The WWW2010 conference is underway in Raleigh, North Carolina.
This is a map of the connections among the population of people who recently tweeted the term “WWW2010”. The size of the profile photos indicates the log scaled number of followers that person has. The edges vary in weight, thicker edges mean more of the three types of connections we track, follows, replies, and mentions, appear between any two people.
This is April 29th:
A row of isolated people stand at the bottom of the graph, mentioning “www2010” but lacking any visible connection to anyone else who tweets the same term.
The giant component is dominated by the corporate twitter accounts for information technology companies and prominent researchers in the field.
One way to rank people in a network is in terms of how “between” they are — how much they occupy a position that is like a bridge between otherwise disconnected people or groups. There is a correlation between the number of connections and your betweenness centrality, but it is possible to be very between and have just a few (at least two!) connections.

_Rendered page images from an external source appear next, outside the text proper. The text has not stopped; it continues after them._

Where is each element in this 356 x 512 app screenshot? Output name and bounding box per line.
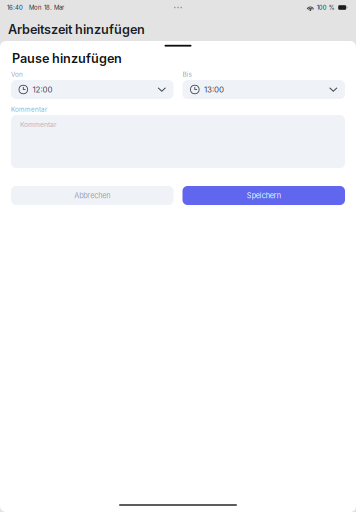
staticText: Abbrechen xyxy=(74,191,110,200)
button[interactable]: Speichern xyxy=(182,186,345,205)
staticText: 12:00 xyxy=(33,85,53,94)
button[interactable]: 13:00 xyxy=(182,80,345,99)
staticText: Mon 18. Mar xyxy=(29,4,64,11)
staticText: 16:40 xyxy=(7,4,23,11)
staticText: Von xyxy=(11,71,23,78)
staticText: Bis xyxy=(182,71,192,78)
staticText: Kommentar xyxy=(20,120,57,129)
button[interactable]: 12:00 xyxy=(11,80,174,99)
staticText: Speichern xyxy=(247,191,281,200)
staticText: Kommentar xyxy=(11,106,47,113)
button[interactable]: Abbrechen xyxy=(11,186,174,205)
staticText: 13:00 xyxy=(204,85,224,94)
staticText: Pause hinzufügen xyxy=(12,51,122,66)
staticText: Arbeitszeit hinzufügen xyxy=(8,22,145,37)
staticText: 100 % xyxy=(317,4,335,11)
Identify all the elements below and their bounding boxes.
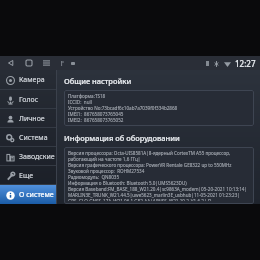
- staticText: Заводские: [19, 152, 55, 162]
- button[interactable]: Заводские: [0, 147, 57, 166]
- staticText: Общие настройки: [64, 76, 132, 86]
- staticText: Голос: [19, 95, 39, 105]
- staticText: Версия Baseband:FM_BASE_188_W21.20.4|sc9…: [68, 186, 250, 192]
- button[interactable]: О системе: [0, 185, 57, 204]
- button[interactable]: Система: [0, 128, 57, 147]
- staticText: Устройство No:73bcadf6c10ab7a7039f0f334b…: [68, 105, 250, 111]
- staticText: О системе: [19, 190, 54, 200]
- staticText: MARLIN3E_TRUNK_W21.44.5|uwe5623_marlin3E…: [68, 192, 250, 198]
- staticText: ICCID: null: [68, 99, 250, 105]
- button[interactable]: Home: [22, 56, 35, 70]
- button[interactable]: Камера: [0, 70, 57, 90]
- staticText: Платформа:TS18: [68, 93, 250, 99]
- button[interactable]: Еще: [0, 166, 57, 185]
- staticText: GPS_GLO GNSS_17A_W21.06.1 GE2-AA|A0NSS_W…: [68, 198, 250, 201]
- button[interactable]: Голос: [0, 90, 57, 109]
- staticText: Радиомодуль: QN8035: [68, 174, 250, 180]
- staticText: Звуковой процессор: ROHM27534: [68, 168, 250, 174]
- staticText: 12:27: [235, 58, 256, 69]
- staticText: Информация об оборудовании: [64, 133, 180, 143]
- staticText: Система: [19, 133, 48, 143]
- button[interactable]: Recent apps: [40, 56, 53, 70]
- staticText: Камера: [19, 75, 45, 85]
- staticText: IMEI2: 867658073765052: [68, 117, 250, 123]
- staticText: IMEI1: 867658073765045: [68, 111, 250, 117]
- staticText: Версия графического процессора: PowerVR …: [68, 162, 250, 168]
- button[interactable]: Back: [4, 56, 17, 70]
- staticText: Личное: [19, 114, 45, 124]
- staticText: Еще: [19, 171, 34, 181]
- staticText: Информация о Bluetooth: Bluetooth 5.0|UM…: [68, 180, 250, 186]
- button[interactable]: Личное: [0, 109, 57, 128]
- staticText: работающий на частоте 1,6 ГГц|: [68, 156, 250, 162]
- staticText: Версия процессора: Octa-UIS8581A|8-ядерн…: [68, 150, 250, 156]
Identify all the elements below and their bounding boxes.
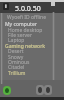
button[interactable]: Help [44,85,52,95]
button[interactable]: Desert [0,48,64,53]
staticText: My computer [5,21,37,26]
button[interactable]: File server [0,32,64,37]
button[interactable]: Trillium [0,70,64,75]
button[interactable]: Gaming network [0,43,64,48]
staticText: Citadel [8,64,25,69]
staticText: Desert [8,48,24,53]
staticText: Wyoefi ID offline [7,14,46,21]
button[interactable]: Ominous [0,59,64,64]
staticText: Gaming network [5,43,46,48]
staticText: 5.0.0.50 [15,4,41,14]
button[interactable]: My computer [0,21,64,26]
button[interactable]: Snowy [0,54,64,59]
button[interactable]: Laptop [0,37,64,42]
staticText: Trillium [8,70,26,75]
button[interactable]: Settings [36,85,44,95]
button[interactable]: Home desktop [0,27,64,32]
button[interactable]: App menu [3,3,9,10]
staticText: File server [8,32,33,37]
staticText: Laptop [8,37,25,42]
button[interactable]: Citadel [0,64,64,69]
staticText: Ominous [8,59,30,64]
staticText: Home desktop [8,27,43,32]
staticText: Snowy [8,54,24,59]
button[interactable]: Connect [3,86,11,95]
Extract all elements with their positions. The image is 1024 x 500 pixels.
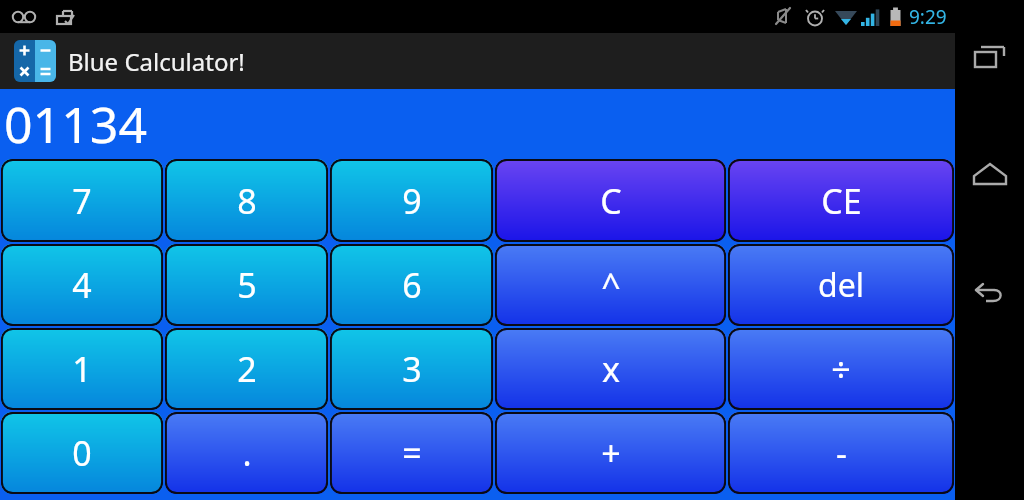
staticText: del [818,263,864,307]
button[interactable]: x [495,328,726,410]
staticText: 6 [402,262,422,308]
button[interactable]: = [330,412,493,494]
button[interactable]: 1 [1,328,163,410]
staticText: - [836,430,847,476]
staticText: C [600,178,622,224]
staticText: + [601,430,621,476]
button[interactable]: CE [728,159,954,242]
button[interactable]: ^ [495,244,726,326]
button[interactable]: 7 [1,159,163,242]
staticText: x [602,346,620,392]
button[interactable]: . [165,412,328,494]
button[interactable]: 2 [165,328,328,410]
staticText: ÷ [831,346,851,392]
button[interactable]: del [728,244,954,326]
staticText: CE [821,178,862,224]
staticText: 4 [72,262,92,308]
button[interactable]: 4 [1,244,163,326]
button[interactable]: ÷ [728,328,954,410]
button[interactable]: 9 [330,159,493,242]
staticText: ^ [601,262,621,308]
staticText: Blue Calculator! [68,45,245,78]
button[interactable]: + [495,412,726,494]
button[interactable]: Home [962,146,1018,202]
staticText: 9:29 [909,4,947,30]
staticText: 3 [402,346,422,392]
staticText: = [402,430,422,476]
staticText: 7 [72,178,92,224]
staticText: 2 [237,346,257,392]
button[interactable]: 6 [330,244,493,326]
staticText: . [242,430,252,476]
button[interactable]: - [728,412,954,494]
staticText: 01134 [4,90,147,158]
button[interactable]: 5 [165,244,328,326]
staticText: 9 [402,178,422,224]
button[interactable]: Recent apps [962,28,1018,84]
staticText: 8 [237,178,257,224]
button[interactable]: 0 [1,412,163,494]
button[interactable]: C [495,159,726,242]
staticText: 1 [72,346,92,392]
staticText: 5 [237,262,257,308]
button[interactable]: 8 [165,159,328,242]
button[interactable]: 3 [330,328,493,410]
staticText: 0 [72,430,92,476]
button[interactable]: Back [962,264,1018,320]
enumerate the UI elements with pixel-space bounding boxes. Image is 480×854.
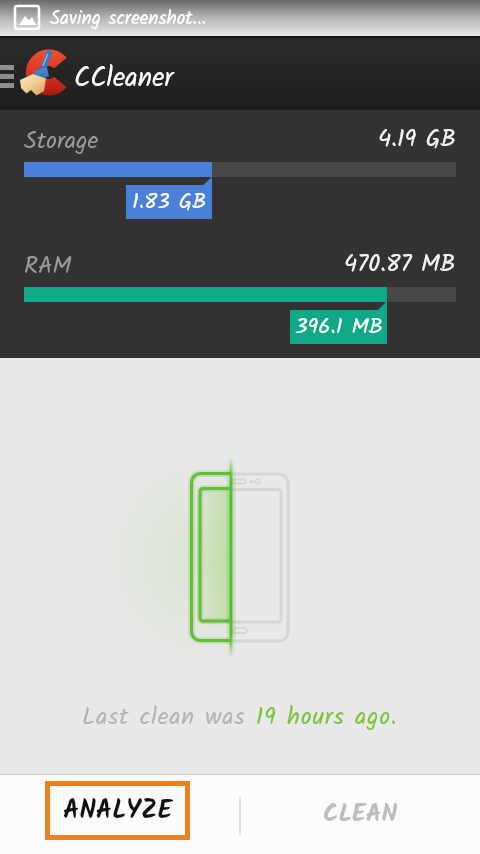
staticText: CLEAN	[323, 794, 398, 834]
staticText: Last clean was 19 hours ago.	[82, 698, 398, 736]
staticText: 470.87 MB	[344, 245, 456, 283]
staticText: Saving screenshot...	[50, 4, 207, 34]
staticText: Storage	[24, 122, 99, 160]
staticText: 1.83 GB	[132, 185, 207, 219]
staticText: CCleaner	[74, 57, 174, 100]
staticText: RAM	[24, 247, 72, 285]
button[interactable]: CLEAN	[240, 774, 480, 854]
staticText: 396.1 MB	[295, 310, 383, 344]
staticText: 4.19 GB	[378, 120, 456, 158]
staticText: ANALYZE	[63, 790, 173, 831]
button[interactable]: ANALYZE	[45, 781, 190, 840]
button[interactable]	[0, 65, 14, 88]
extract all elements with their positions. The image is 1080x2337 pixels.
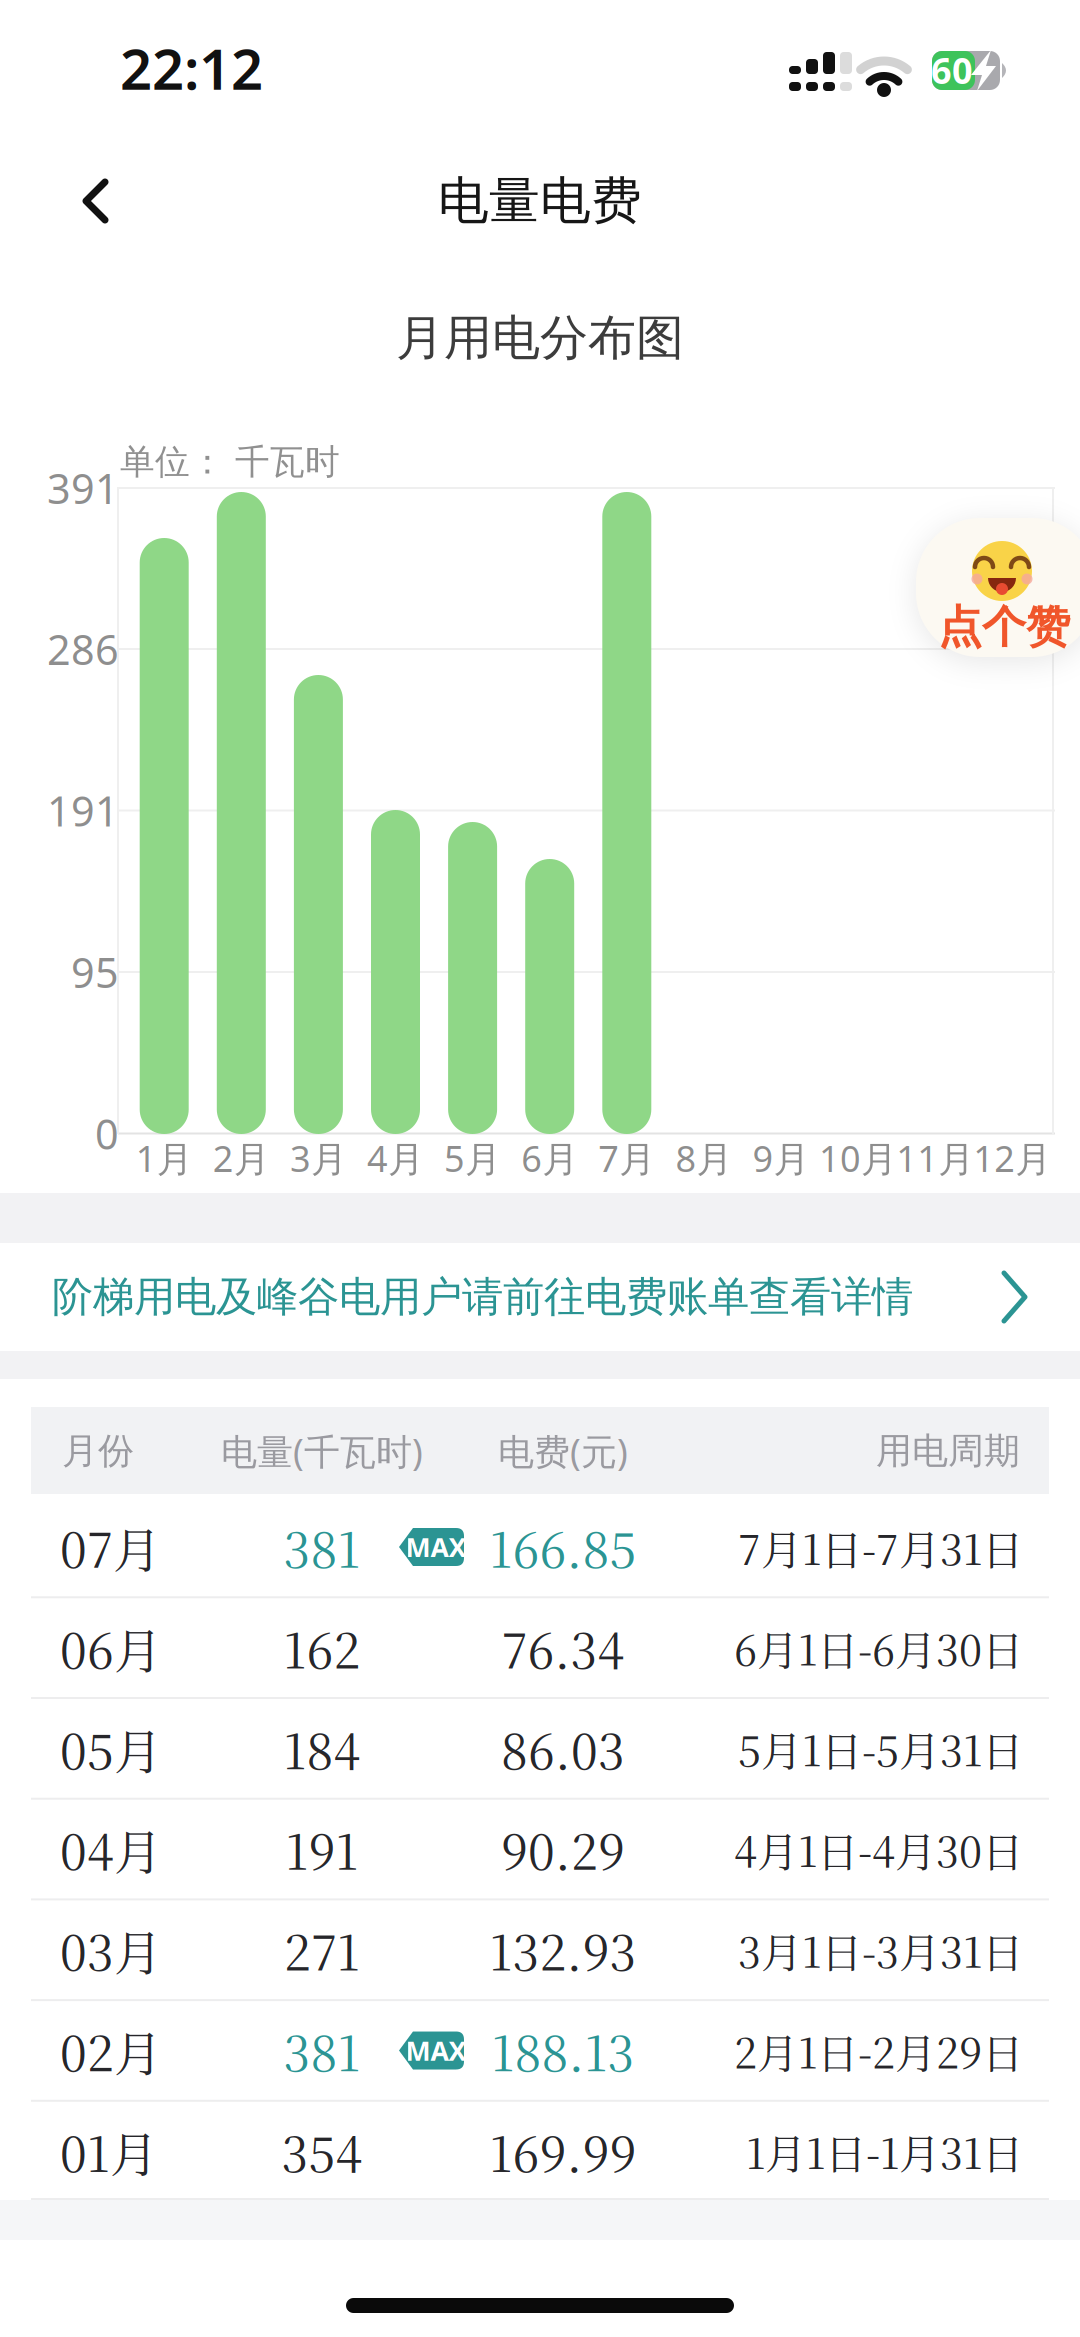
staticText: 03月 — [60, 1915, 162, 1984]
staticText: 7月1日-7月31日 — [738, 1517, 1023, 1577]
staticText: 11月 — [896, 1134, 974, 1182]
button[interactable]: Back — [59, 170, 131, 232]
staticText: 2月1日-2月29日 — [734, 2021, 1023, 2080]
staticText: 162 — [284, 1613, 360, 1682]
staticText: 391 — [47, 461, 119, 516]
staticText: 07月 — [60, 1512, 161, 1582]
staticText: 阶梯用电及峰谷电用户请前往电费账单查看详情 — [52, 1272, 913, 1322]
staticText: 10月 — [819, 1134, 897, 1182]
staticText: 单位： 千瓦时 — [120, 441, 340, 483]
staticText: 354 — [282, 2117, 362, 2186]
staticText: 6月 — [521, 1134, 578, 1182]
staticText: 2月 — [213, 1134, 270, 1182]
staticText: 90.29 — [501, 1815, 625, 1884]
staticText: 4月1日-4月30日 — [734, 1819, 1023, 1879]
staticText: MAX — [406, 2033, 466, 2068]
staticText: 3月 — [290, 1134, 347, 1182]
staticText: 95 — [71, 945, 119, 1000]
staticText: 月份 — [62, 1429, 134, 1473]
staticText: 电量电费 — [438, 170, 642, 232]
staticText: 191 — [47, 783, 119, 838]
staticText: 286 — [47, 622, 119, 676]
staticText: 点个赞 — [938, 600, 1070, 654]
staticText: 1月 — [136, 1134, 193, 1182]
staticText: 05月 — [60, 1714, 162, 1783]
staticText: 381 — [284, 2016, 360, 2085]
staticText: 184 — [284, 1714, 360, 1783]
staticText: 04月 — [60, 1815, 162, 1884]
staticText: 132.93 — [490, 1915, 636, 1984]
staticText: 7月 — [598, 1134, 655, 1182]
staticText: 电费(元) — [498, 1427, 628, 1475]
staticText: 191 — [286, 1815, 358, 1884]
staticText: 188.13 — [492, 2016, 634, 2085]
staticText: 1月1日-1月31日 — [746, 2122, 1023, 2181]
staticText: 22:12 — [120, 31, 263, 105]
button[interactable]: 点个赞 — [916, 518, 1080, 657]
staticText: 06月 — [60, 1613, 162, 1682]
button[interactable]: 阶梯用电及峰谷电用户请前往电费账单查看详情 — [0, 1243, 1080, 1351]
staticText: 月用电分布图 — [396, 308, 684, 368]
staticText: 166.85 — [490, 1512, 636, 1582]
staticText: 5月1日-5月31日 — [738, 1719, 1023, 1778]
staticText: 271 — [284, 1915, 360, 1984]
staticText: 5月 — [444, 1134, 501, 1182]
staticText: 3月1日-3月31日 — [738, 1920, 1023, 1980]
staticText: MAX — [406, 1529, 466, 1565]
staticText: 8月 — [675, 1134, 732, 1182]
staticText: 电量(千瓦时) — [221, 1427, 423, 1475]
staticText: 4月 — [367, 1134, 424, 1182]
staticText: 0 — [95, 1106, 119, 1161]
staticText: 169.99 — [490, 2117, 636, 2186]
staticText: 01月 — [60, 2117, 158, 2186]
staticText: 9月 — [752, 1134, 810, 1182]
staticText: 用电周期 — [876, 1429, 1020, 1473]
staticText: 86.03 — [501, 1714, 625, 1783]
staticText: 60 — [931, 46, 973, 94]
staticText: 02月 — [60, 2016, 162, 2085]
staticText: 381 — [284, 1512, 360, 1582]
staticText: 76.34 — [502, 1613, 624, 1682]
staticText: 6月1日-6月30日 — [734, 1618, 1023, 1677]
staticText: 12月 — [973, 1134, 1051, 1182]
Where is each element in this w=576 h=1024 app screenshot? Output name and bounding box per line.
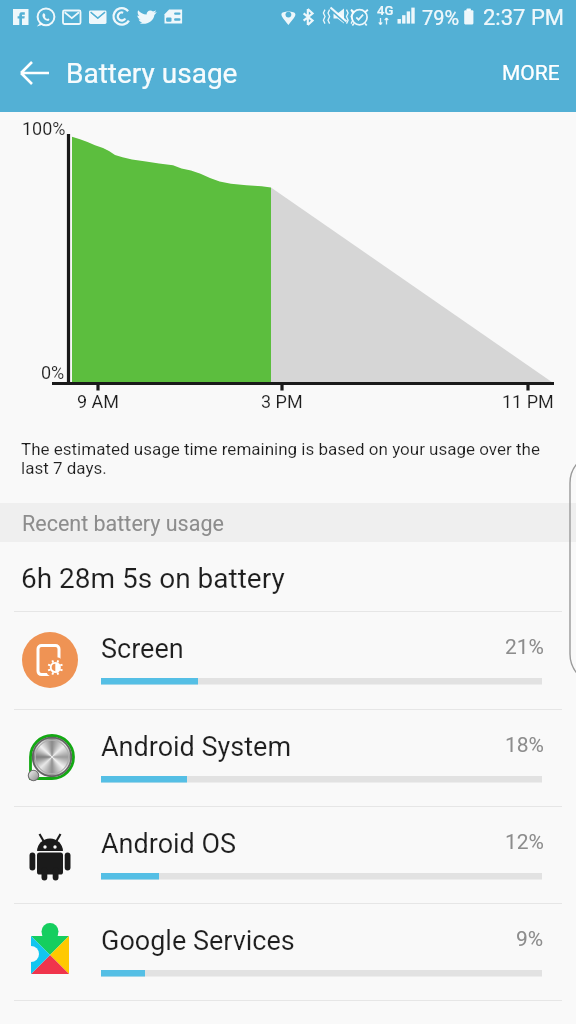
button[interactable]: Android System: [0, 709, 576, 806]
staticText: 2:37 PM: [483, 5, 564, 31]
staticText: 0%: [41, 362, 65, 383]
staticText: MORE: [502, 61, 560, 86]
staticText: 9 AM: [77, 391, 120, 412]
button[interactable]: MORE: [486, 50, 576, 96]
staticText: Android System: [101, 731, 292, 763]
staticText: last 7 days.: [21, 458, 107, 478]
staticText: The estimated usage time remaining is ba…: [21, 439, 540, 459]
staticText: Battery usage: [66, 57, 238, 90]
staticText: Google Services: [101, 925, 295, 957]
button[interactable]: Android OS: [0, 806, 576, 903]
staticText: 4G: [377, 3, 394, 18]
staticText: 6h 28m 5s on battery: [21, 562, 285, 595]
staticText: 18%: [505, 733, 544, 758]
button[interactable]: Google Play: [0, 1000, 576, 1024]
staticText: Screen: [101, 633, 184, 665]
staticText: 11 PM: [502, 391, 554, 412]
button[interactable]: Back: [12, 50, 58, 96]
staticText: 21%: [505, 635, 544, 660]
button[interactable]: Google Services: [0, 903, 576, 1000]
button[interactable]: Screen: [0, 611, 576, 708]
staticText: Android OS: [101, 828, 237, 860]
staticText: 100%: [22, 118, 66, 139]
staticText: 12%: [505, 830, 544, 855]
staticText: 79%: [422, 6, 460, 29]
staticText: 3 PM: [261, 391, 303, 412]
staticText: Recent battery usage: [22, 511, 224, 536]
staticText: 9%: [516, 927, 544, 952]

In this layout the x axis is the log of the number of followers and the y axis is the log of the number of tweets. Some people out perform the relationship between tweets and followers, attracting more followers for fewer tweets than others. Above the diagonal, some people lag in terms of their tweet to follower ratio.
These reports and images were generated with NodeXL, the free and open social media network analysis add-in for Excel 2007/2010. The dataset 2010 – April – 28 – NodeXL – Twitter www2010 is available here. A book, Analyzing social media networks with NodeXL: Insights from a connected world, is forthcoming summer 2010 from Morgan Kaufmann and from Amazon.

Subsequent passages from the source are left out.